The task: Write out every line below again exactly as it stands, skipping each image.

*** Opening of Information supplied ***

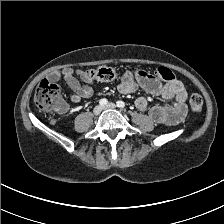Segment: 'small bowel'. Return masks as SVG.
<instances>
[{"label": "small bowel", "mask_w": 224, "mask_h": 224, "mask_svg": "<svg viewBox=\"0 0 224 224\" xmlns=\"http://www.w3.org/2000/svg\"><path fill=\"white\" fill-rule=\"evenodd\" d=\"M64 79L68 87L73 91L70 100L74 103L83 98H89L93 95V83L87 74L79 69L67 67L62 71L51 73L50 80L57 82ZM85 82L82 83L81 81ZM142 88L152 96H159L164 101H172L170 105H155L149 107L146 97H139L136 100V107L140 111H148L150 119L155 123L166 125L179 124L186 116L187 91L183 83L177 79L161 85L153 76L144 71L129 72L123 76L118 84L121 93L129 94Z\"/></svg>", "instance_id": "c3829d8e"}]
</instances>
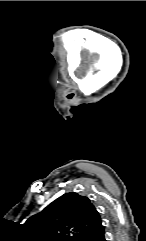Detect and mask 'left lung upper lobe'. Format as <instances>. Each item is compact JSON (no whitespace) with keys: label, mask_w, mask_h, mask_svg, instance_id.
<instances>
[{"label":"left lung upper lobe","mask_w":146,"mask_h":241,"mask_svg":"<svg viewBox=\"0 0 146 241\" xmlns=\"http://www.w3.org/2000/svg\"><path fill=\"white\" fill-rule=\"evenodd\" d=\"M100 224L90 200L74 192L57 198L25 223L36 241H79Z\"/></svg>","instance_id":"5c2ea615"}]
</instances>
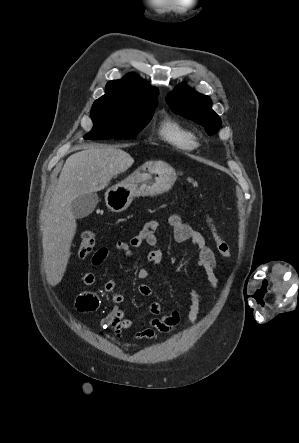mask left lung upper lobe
I'll return each mask as SVG.
<instances>
[{
  "mask_svg": "<svg viewBox=\"0 0 299 443\" xmlns=\"http://www.w3.org/2000/svg\"><path fill=\"white\" fill-rule=\"evenodd\" d=\"M166 101L174 113L202 125L209 135L221 127L220 117L212 110L211 99L185 85L170 92Z\"/></svg>",
  "mask_w": 299,
  "mask_h": 443,
  "instance_id": "1",
  "label": "left lung upper lobe"
}]
</instances>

*** Close of Information supplied ***

Answer section:
Segment: 'small bowel'. Return masks as SVG.
<instances>
[{"label": "small bowel", "mask_w": 224, "mask_h": 224, "mask_svg": "<svg viewBox=\"0 0 224 224\" xmlns=\"http://www.w3.org/2000/svg\"><path fill=\"white\" fill-rule=\"evenodd\" d=\"M64 79L68 87L73 91L70 100L74 103L83 98H89L93 95V83L87 74L79 69L67 67L62 71L51 73L50 80L57 82ZM85 82L82 83L81 81ZM142 88L152 96H159L164 101H172L170 105H155L149 107L146 97H139L136 100V107L140 111H148L150 119L155 123L166 125L179 124L186 116L187 91L183 83L177 79L161 85L153 76L144 71L129 72L123 76L118 84L121 93L129 94Z\"/></svg>", "instance_id": "c3829d8e"}]
</instances>
Detect and mask 'left lung upper lobe'. Format as <instances>. Each item is compact JSON (no whitespace) with keys: label, mask_w, mask_h, mask_svg, instance_id.
<instances>
[{"label":"left lung upper lobe","mask_w":146,"mask_h":241,"mask_svg":"<svg viewBox=\"0 0 146 241\" xmlns=\"http://www.w3.org/2000/svg\"><path fill=\"white\" fill-rule=\"evenodd\" d=\"M100 224L90 200L74 192L57 198L25 223L36 241H79Z\"/></svg>","instance_id":"5c2ea615"}]
</instances>
mask left lung upper lobe
I'll return each mask as SVG.
<instances>
[{
  "mask_svg": "<svg viewBox=\"0 0 299 443\" xmlns=\"http://www.w3.org/2000/svg\"><path fill=\"white\" fill-rule=\"evenodd\" d=\"M166 101L174 113L202 125L209 135L221 127L220 117L212 110L211 99L185 85L170 92Z\"/></svg>",
  "mask_w": 299,
  "mask_h": 443,
  "instance_id": "1",
  "label": "left lung upper lobe"
}]
</instances>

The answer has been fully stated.